Dünya hayatı inişlerle, çıkışlarla doludur. Kimi zaman olabildiğine mutlu ve sevinçliyken, kimi zaman kederden sıkılıp bunaldığımız çok olmuştur. Sanki her köşe başında bir sürpriz bizi beklemektedir. Oysa dikkatlice baktığımızda bizi kedere, üzüntüye boğduğunu zannettiğimiz, yok mu bir çıkış kapısı, diyerek dua dua yalvardığımız nice hadise, yine hiç beklemediğimiz bir şekilde bizim lehimize sonuçlanır. Gönlümüzü daraltan, belimizi büken o hadiselerin artık elemi gitmiş, lezzeti kalmıştır adeta.
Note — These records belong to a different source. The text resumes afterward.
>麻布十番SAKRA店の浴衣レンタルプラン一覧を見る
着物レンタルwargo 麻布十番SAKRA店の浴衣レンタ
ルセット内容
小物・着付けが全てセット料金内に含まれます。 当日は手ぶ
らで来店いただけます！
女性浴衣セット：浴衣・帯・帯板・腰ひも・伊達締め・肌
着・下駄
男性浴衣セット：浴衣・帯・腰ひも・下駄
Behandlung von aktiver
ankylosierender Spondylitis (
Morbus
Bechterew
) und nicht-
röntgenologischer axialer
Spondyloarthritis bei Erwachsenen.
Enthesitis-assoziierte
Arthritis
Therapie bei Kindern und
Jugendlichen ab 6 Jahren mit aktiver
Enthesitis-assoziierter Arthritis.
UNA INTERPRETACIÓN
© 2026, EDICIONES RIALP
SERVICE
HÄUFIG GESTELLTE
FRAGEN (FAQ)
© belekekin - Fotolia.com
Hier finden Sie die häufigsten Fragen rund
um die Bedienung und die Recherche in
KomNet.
Aslında bu, insan-ı kâmile ulaşmanın da sırrıdır. Zorluklarla mücadele edemeyen, başına gelenlere sabretme becerisini gösteremeyen insanların, hayatta da başarılı olmalarından bahsedilemez. Zor ve içinden çıkılmaz zannettiğimiz her bir durum, belki de arkasında çok ciddi müjdeler taşımaktadır.
Şu bir gerçektir ki, insan bu dünyaya gününü gün etmek için gönderilmiş bir varlık değildir. O, Allah’ın yarattığı en kıymetli, en değerli ve kerim bir varlık olarak daha önemli vazifeler ve kendisine sunulan kısacık dünya hayatını ebedi saadete dönüştürmek için buradadır. O ibret almak ve kul olmak için buradadır. Ne yazık ki bunu becerebilen insan sayısı da çok fazla değildir. Böyle bir gaye için bizleri yaratan Allah Teâlâ, aynı zamanda “Kâinat Kitabı”nın nasıl okunması gerektiği konusunda da ipuçları verir.
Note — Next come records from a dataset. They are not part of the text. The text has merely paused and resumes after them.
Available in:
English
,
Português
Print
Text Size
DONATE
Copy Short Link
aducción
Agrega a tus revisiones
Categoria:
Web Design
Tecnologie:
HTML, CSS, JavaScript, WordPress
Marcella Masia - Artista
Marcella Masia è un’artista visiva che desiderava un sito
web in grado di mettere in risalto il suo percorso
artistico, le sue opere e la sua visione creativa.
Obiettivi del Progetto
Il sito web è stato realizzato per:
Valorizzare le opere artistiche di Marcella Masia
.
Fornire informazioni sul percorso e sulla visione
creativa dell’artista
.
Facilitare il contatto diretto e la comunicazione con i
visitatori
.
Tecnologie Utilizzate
Nitekim Rabbimiz, kıssaların en güzeli olarak buyurduğu ve hüzünlerin, sevinç ve mutluluğa dönüşümünün en güzel örneği olan Yusuf Suresi’nde: “Gökyüzünde ve yeryüzünde nice ayetler vardır. İbretle bakmayıp onların üzerinden geçip giderler, ondan yüz çevirirler.”[1] şeklinde buyurarak, bir yandan göklerin ve yerin yaratılma sebebine işaret etmekte, diğer taraftan da ibret alınsın diye yaratılan bu güzelliklerin, maalesef görmeyi bilemeyen gözler tarafından ihmal edildiğine dikkat çekmektedir.
Gerçekten de Kâinatı okunacak bir kitap kılan yüce Rabbimiz, birçok ayet-i kerimede, yeryüzündeki her şeyin, hatta her hadisenin Allah’ın birer ayeti olduğunu haber vermektedir. Bu açıdan bakıldığında kâinatta gördüğümüz ve karşılaştığımız her şey, aynı zamanda, kişiyi Allah’ın yüce kapısına ulaştıracak vasıtalardır. Bu yüzden Kur’an, kâinatın yaratılışından, insanların imtihanına, peygamberlerin kıssalarından, geçmiş milletlerin yaşantılarına kadar birçok meseleyi haber vererek, onlardan ibretler almamızı ister. Olan biten her şey ancak meselelere hikmet penceresinden bakıldığında hakkı ile anlaşılabilecektir. Nitekim “Olur ki hoşlanmadığınız bir şey sizin için hayırlı olur. Olur ki sevip arzu ettiğiniz bir şey sizin için şerli olur. Gerçeği Allah bilir, siz bilmezsiniz.”[2] Bu sebeple Kur’an-ı Kerim’de yer alan kıssalar da, öylesine anlatılmış hayat hikâyeleri değildir. Her birisinde alınması gereken ciddi dersler ve ibretler vardır. Onlardan biri olan Hz. Yusuf’un kıssası da, belki de çıktığımız şu hayat yolculuğunda, her bakımdan en güzel ibret alabileceğimiz bir kıssadır.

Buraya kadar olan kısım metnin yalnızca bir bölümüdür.